- Work to be completed: Using the records below, give again exactly the lines from the line that contains "method to practically" through the line that contains "to quickly swipe", both ends included, and only those.

*** Opening of Dataset records ***

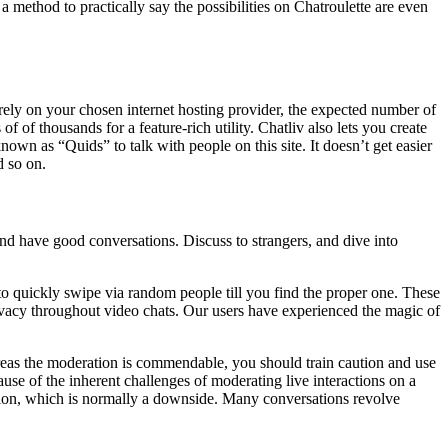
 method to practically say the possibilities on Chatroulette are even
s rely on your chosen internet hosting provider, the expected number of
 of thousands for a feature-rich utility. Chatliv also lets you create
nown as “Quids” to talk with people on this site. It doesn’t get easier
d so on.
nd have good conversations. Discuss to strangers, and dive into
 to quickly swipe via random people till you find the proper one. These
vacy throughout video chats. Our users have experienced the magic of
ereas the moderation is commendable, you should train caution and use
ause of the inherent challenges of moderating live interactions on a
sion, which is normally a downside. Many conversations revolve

*** Close of Dataset records ***
*** Opening of Dataset records ***

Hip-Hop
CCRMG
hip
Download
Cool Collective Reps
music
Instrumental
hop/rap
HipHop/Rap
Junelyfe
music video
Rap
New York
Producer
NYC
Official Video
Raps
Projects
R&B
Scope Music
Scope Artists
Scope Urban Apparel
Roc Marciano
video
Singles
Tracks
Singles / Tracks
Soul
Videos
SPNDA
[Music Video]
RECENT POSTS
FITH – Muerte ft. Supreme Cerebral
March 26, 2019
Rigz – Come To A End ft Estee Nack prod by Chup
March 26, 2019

*** Close of Dataset records ***

- Answer:
 method to practically say the possibilities on Chatroulette are even
s rely on your chosen internet hosting provider, the expected number of
 of thousands for a feature-rich utility. Chatliv also lets you create
nown as “Quids” to talk with people on this site. It doesn’t get easier
d so on.
nd have good conversations. Discuss to strangers, and dive into
 to quickly swipe via random people till you find the proper one. These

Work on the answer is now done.